Qui di seguito, la mia recensione di Il capanno del pastore, di Tim Winton (Fazi) pubblicata sul quotidiano Il Foglio di mercoledì 17 gennaio.
Tim
Winton, uno dei più importanti e affermati esponenti della letteratura
australiana, offre un romanzo che pare ispirarsi alla grande narrativa
americana del Novecento. Winton ricorda London, Steinbeck, Faulkner, e più di
tutti Salinger. Jaxie, il ragazzo protagonista, presenta infatti molte
caratteristiche comuni al giovane Holden: parla in prima persona, è scurrile e
sgrammaticato, si rivolge ai lettori con arroganza e sarcasmo. Jaxie racconta
con ammirazione di Lee, la fidanzatina che sogna di raggiungere, così come
Holden parlava con orgoglio della sua mitica sorellina Phoebe. Ma l’accostamento
finisce qui. Se quello di Salinger era un romanzo leggiadro, questo è invece un
violento e durissimo dramma, ambientato nella desolata e desertica campagna
australiana.
Il
capanno del pastore è diviso in tre parti. Nella prima, il
giovane protagonista si dà alla fuga, dopo aver trovato il padre, un macellaio
violento e alcolizzato, morto tragicamente nel garage di casa. Con la forza
della disperazione, a piedi, Jaxie ingaggia una lunga ed estenuante lotta per
la sopravvivenza, dormendo sotto le stelle. Nella seconda parte, quasi stremato
da fame e sete, il ragazzo incontra Fintan, l’altro protagonista del romanzo. Costui
è un vecchio solitario e derelitto, mezzo sordo, paterno e indulgente verso le
intemperanze del giovane. Fintan sembra un vecchio innocuo, ma nasconde con
vergogna segreti inconfessabili. Fra i due si stabilisce un rapporto positivo, tratteggiato
con sensibilità, realismo e poesia. Nella terza parte, infine, si svolge il
dramma imprevisto e violento - che non raccontiamo.
Fintan
vive ai bordi di un arido e accecante lago di sale, forte metafora della
condizione umana e della solitudine dell’esistenza. “Da solo laggiù, il riva al
lago, un lago senz’acqua, cercava di arrangiarsi come poteva (…) Senza più
futuro, senza più niente in cui sperare, senza più uno scoglio a cui
aggrapparsi. Non aveva più famiglia né amici. In questo eravamo uguali, io e
lui”.
Il
capanno del pastore è un romanzo di qualità, che può iscritto
a pieno titolo anche nella letteratura di formazione.

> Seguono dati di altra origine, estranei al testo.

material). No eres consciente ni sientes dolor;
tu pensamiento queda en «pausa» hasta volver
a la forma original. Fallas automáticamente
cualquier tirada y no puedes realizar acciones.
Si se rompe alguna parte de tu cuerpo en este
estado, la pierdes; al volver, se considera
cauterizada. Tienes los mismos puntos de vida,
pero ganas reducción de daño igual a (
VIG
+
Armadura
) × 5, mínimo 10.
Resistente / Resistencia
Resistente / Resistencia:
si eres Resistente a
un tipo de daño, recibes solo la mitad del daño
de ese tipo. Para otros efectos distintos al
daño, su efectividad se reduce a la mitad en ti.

“Per la prima volta nella vita so quello che voglio e ho quello che mi serve per prendermelo. Se non avete mai provato questa sensazione, mi dispiace per voi. Ma non è sempre stato così. Ho dovuto attraversare il fuoco per arrivare fino a qui. Ho visto delle cose e ho fatto delle cose e mi hanno fatto delle carognate che non ci credereste nemmeno. Quindi siate felici per me. E non mettetevi sulla mia strada, porca troia”.